Layers of gaming that are rarely acknowledged…
With cases from Bangkok to New Delhi and Rome to Rio de Janeiro, we have seen a few spectrum auctions. CCAs, SMRAs, sealed bids, multi-band, multi-tier, multi-lot, FDD, TDD, packaged and reverse (three types so far), online vs. quarantined, even outcry auctions as in art houses and trading pits.
The auction theories have evolved, the rules have gotten more intricate, all aiming to make the process fairer. So why do surprises continue to occur? Just to keep auction theorists busy? Or for us keep raising questions. Is Vickery second price fairer than highest price? Do high prices lead to more capex spending or less? Do high reserves lead to high or low prices? Can auction security be counted on or will it be broken in ever newer ways?
Are bidders the only ones gaming the auction?
Our first multi-round auction, held in Italy, had one huge surprise.
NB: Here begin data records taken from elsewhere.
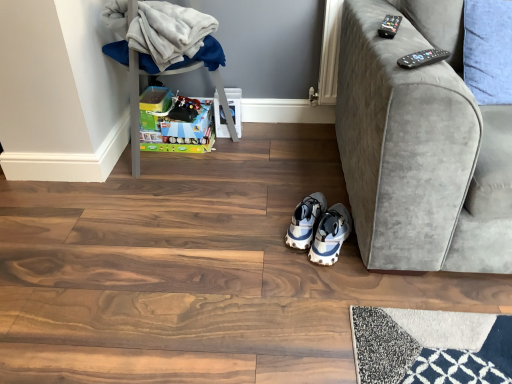 The image size is (512, 384). In order to click on white fluffy blanket at upper left in this screenshot , I will do `click(163, 36)`.

Where is `white mesh sneakers at lower center, the 2th footwear when ordered from left to right`? white mesh sneakers at lower center, the 2th footwear when ordered from left to right is located at coordinates (319, 228).

What do you see at coordinates (319, 228) in the screenshot? I see `white mesh sneakers at lower center, the 2th footwear when ordered from left to right` at bounding box center [319, 228].

This screenshot has height=384, width=512. What do you see at coordinates (176, 126) in the screenshot? I see `matte plastic toy box at lower left` at bounding box center [176, 126].

The height and width of the screenshot is (384, 512). Find the location of `velvet gray couch at upper right`. velvet gray couch at upper right is located at coordinates (412, 147).

The width and height of the screenshot is (512, 384). I want to click on white fluffy blanket at upper left, so click(163, 36).

How far apart are matte plastic toy box at lower left and black plastic remote at upper right, the 1th remote viewed from the top?

They are 1.05 meters apart.

Choose the correct answer: Is matte plastic toy box at lower left inside black plastic remote at upper right, the second remote from the front, or outside it?

matte plastic toy box at lower left is not enclosed by black plastic remote at upper right, the second remote from the front.

Is matte plastic toy box at lower left further to the viewer compared to black plastic remote at upper right, the second remote when ordered from bottom to top?

Yes, matte plastic toy box at lower left is further from the viewer.

Is matte plastic toy box at lower left taller than black plastic remote at upper right, the first remote when ordered from back to front?

Yes.

Is white fluffy blanket at upper left situated inside velvet gray couch at upper right or outside?

white fluffy blanket at upper left lies outside velvet gray couch at upper right.

Between white fluffy blanket at upper left and velvet gray couch at upper right, which one has less height?

With less height is white fluffy blanket at upper left.

From the image's perspective, which is above, white fluffy blanket at upper left or velvet gray couch at upper right?

white fluffy blanket at upper left, from the image's perspective.

Is velvet gray couch at upper right beside plastic storage box at left?

No.

Considering the positions of objects velvet gray couch at upper right and plastic storage box at left in the image provided, who is more to the left, velvet gray couch at upper right or plastic storage box at left?

Positioned to the left is plastic storage box at left.

Which is correct: velvet gray couch at upper right is inside plastic storage box at left, or outside of it?

velvet gray couch at upper right is outside plastic storage box at left.

Considering the relative sizes of velvet gray couch at upper right and plastic storage box at left in the image provided, is velvet gray couch at upper right thinner than plastic storage box at left?

In fact, velvet gray couch at upper right might be wider than plastic storage box at left.

Who is bigger, white mesh sneakers at lower center, the 2th footwear when ordered from left to right, or plastic storage box at left?

plastic storage box at left.

How far apart are white mesh sneakers at lower center, the 2th footwear when ordered from left to right, and plastic storage box at left?

The distance of white mesh sneakers at lower center, the 2th footwear when ordered from left to right, from plastic storage box at left is 32.71 inches.

Is white mesh sneakers at lower center, the 1th footwear when ordered from right to left, aimed at plastic storage box at left?

No, white mesh sneakers at lower center, the 1th footwear when ordered from right to left, is not aimed at plastic storage box at left.

Between white mesh sneakers at lower center, the 2th footwear when ordered from left to right, and plastic storage box at left, which one has less height?

white mesh sneakers at lower center, the 2th footwear when ordered from left to right, is shorter.

Measure the distance from black plastic remote at upper right, the first remote when ordered from back to front, to matte plastic toy box at lower left.

They are 3.45 feet apart.

How many degrees apart are the facing directions of black plastic remote at upper right, the first remote when ordered from back to front, and matte plastic toy box at lower left?

The facing directions of black plastic remote at upper right, the first remote when ordered from back to front, and matte plastic toy box at lower left are 68.8 degrees apart.

From the image's perspective, which is above, black plastic remote at upper right, the second remote from the front, or matte plastic toy box at lower left?

black plastic remote at upper right, the second remote from the front, is shown above in the image.

The image size is (512, 384). I want to click on toy below the black plastic remote at upper right, the 1th remote viewed from the top (from the image's perspective), so click(176, 126).

In terms of height, does velvet gray couch at upper right look taller or shorter compared to white mesh sneakers at lower center, the 2th footwear when ordered from left to right?

In the image, velvet gray couch at upper right appears to be taller than white mesh sneakers at lower center, the 2th footwear when ordered from left to right.

Is velvet gray couch at upper right completely or partially outside of white mesh sneakers at lower center, the 1th footwear when ordered from right to left?

velvet gray couch at upper right lies outside white mesh sneakers at lower center, the 1th footwear when ordered from right to left,'s area.

Between velvet gray couch at upper right and white mesh sneakers at lower center, the 2th footwear when ordered from left to right, which one has larger size?

velvet gray couch at upper right is bigger.

From the image's perspective, is velvet gray couch at upper right under white mesh sneakers at lower center, the 1th footwear when ordered from right to left?

Actually, velvet gray couch at upper right appears above white mesh sneakers at lower center, the 1th footwear when ordered from right to left, in the image.

Considering the sizes of matte plastic toy box at lower left and blue and white textured sneakers at center, the first footwear positioned from the left, in the image, is matte plastic toy box at lower left wider or thinner than blue and white textured sneakers at center, the first footwear positioned from the left,?

Clearly, matte plastic toy box at lower left has less width compared to blue and white textured sneakers at center, the first footwear positioned from the left.

How many degrees apart are the facing directions of matte plastic toy box at lower left and blue and white textured sneakers at center, the first footwear positioned from the left?

The angular difference between matte plastic toy box at lower left and blue and white textured sneakers at center, the first footwear positioned from the left, is 15.9 degrees.

Is matte plastic toy box at lower left placed right next to blue and white textured sneakers at center, the first footwear positioned from the left?

No, matte plastic toy box at lower left is not with blue and white textured sneakers at center, the first footwear positioned from the left.

In the image, there is a black plastic remote at upper right, the second remote from the front. At what (x,y) coordinates should I click in order to perform the action: click on toy below it (from a real-world perspective). Please return your answer as a coordinate pair (x, y). The width and height of the screenshot is (512, 384). Looking at the image, I should click on (176, 126).

The width and height of the screenshot is (512, 384). What are the coordinates of `blanket positioned vertically above the velvet gray couch at upper right (from a real-world perspective)` in the screenshot? It's located at (163, 36).

Considering their positions, is black plastic remote at upper right, the first remote when ordered from back to front, positioned further to matte plastic toy box at lower left than velvet gray couch at upper right?

black plastic remote at upper right, the first remote when ordered from back to front, lies further to matte plastic toy box at lower left than the other object.

Based on their spatial positions, is blue and white textured sneakers at center, the first footwear positioned from the left, or blue fabric pillow at upper right further from velvet gray couch at upper right?

blue and white textured sneakers at center, the first footwear positioned from the left, is further to velvet gray couch at upper right.

Based on their spatial positions, is plastic storage box at left or matte plastic toy box at lower left closer to black plastic remote at upper right, the 1th remote viewed from the top?

plastic storage box at left.

From the image, which object appears to be nearer to velvet gray couch at upper right, white fluffy blanket at upper left or white mesh sneakers at lower center, the 1th footwear when ordered from right to left?

Among the two, white mesh sneakers at lower center, the 1th footwear when ordered from right to left, is located nearer to velvet gray couch at upper right.

When comparing their distances from black plastic remote at upper right, the second remote from the front, does black plastic remote at upper right, which is counted as the second remote, starting from the back, or blue fabric pillow at upper right seem further?

Based on the image, blue fabric pillow at upper right appears to be further to black plastic remote at upper right, the second remote from the front.

Based on their spatial positions, is white mesh sneakers at lower center, the 2th footwear when ordered from left to right, or black plastic remote at upper right, the second remote from the front, closer to black plastic remote at upper right, placed as the 1th remote when sorted from front to back?

Based on the image, black plastic remote at upper right, the second remote from the front, appears to be nearer to black plastic remote at upper right, placed as the 1th remote when sorted from front to back.

Which object lies nearer to the anchor point white mesh sneakers at lower center, the 2th footwear when ordered from left to right, plastic storage box at left or black plastic remote at upper right, placed as the 1th remote when sorted from front to back?

black plastic remote at upper right, placed as the 1th remote when sorted from front to back.

Considering their positions, is blue and white textured sneakers at center, the first footwear positioned from the left, positioned further to black plastic remote at upper right, the second remote from the top, than matte plastic toy box at lower left?

Based on the image, matte plastic toy box at lower left appears to be further to black plastic remote at upper right, the second remote from the top.

You are a GUI agent. You are given a task and a screenshot of the screen. Output one action in this format:
    pyautogui.click(x=<x>, y=<y>)
    Task: Click on the furniture between matte plastic toy box at lower left and black plastic remote at upper right, the second remote when ordered from bottom to top
    
    Given the screenshot: What is the action you would take?
    pyautogui.click(x=156, y=45)

Locate an element on the screen. The image size is (512, 384). studio couch between plastic storage box at left and blue fabric pillow at upper right in the horizontal direction is located at coordinates (412, 147).

The image size is (512, 384). What are the coordinates of `remote located between white fluffy blanket at upper left and black plastic remote at upper right, which is the 1th remote from bottom to top, in the left-right direction` in the screenshot? It's located at (389, 26).

At what (x,y) coordinates should I click in order to perform the action: click on blanket between black plastic remote at upper right, the second remote from the top, and matte plastic toy box at lower left from front to back. Please return your answer as a coordinate pair (x, y). Looking at the image, I should click on (163, 36).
Up to that time no incumbent operator had ever dropped out. And this should not have happened in Italy. Still it did. It had little to do with the new intricate rule, just with the financials... One of the incumbents, Blu, had over 100 passive investors and an ailing lead company. When Blu withdrew early, as our client had been forewarned, the other bidders kept bidding, not realizing what had happened, resulting in as much as $26 million in extra bids.
At other times bidders who bid higher are right to do so. In a case in Latin America the winner's bid was seven times the loser's bid. Irrational bidding, it was called. In fact, this scared other bidders from a larger auction a few months later, allowing the "irrational bidder" to save itself almost a billion dollars, far more than it "overpaid" in the earlier auction. In a highly structured auction in Hong Kong, with more rules than we have ever seen (to avoid any unexpected mishaps), a mishap still happened, as only four bidders showed up for the four lots on offer. With six incumbent operators plus newcomers waiting in the wings this was not going to happen. It did.
This brings up a policy issue. Do high auction prices lead to faster or slower network deployment? Looking at European markets when auctions were first used, we found network deployment was faster in the auction markets than the "beauty contest" ones. We concluded operators wanted to recoup their large spectrum payments sooner rather than later. More recently, we found capex investment dropping the year after an auction. So now operators are choosing short-term between investing in spectrum or in their network. Different times, different impacts.
Auctions continue to evolve as do bidders' tricks. Some have moved outside the auction itself. Announcements by bidders before or during the auction of financial results or network sharing agreements with other bidders can impact bidding. And gaming by government entities should not be overlooked, as we found in India where government differences about the role of auctions played out in public during a major multi-round auction. (The regulator did not want the operators to overpay and announced its proposal to increase annual spectrum fees. This led financial analysts to downgrade expected auction winners, and quickly the bidding ended.)
Auction surprises, as we have documented in many case studies, have and, we expect, will continue to baffle auction managers, bidders and theorists for years to come.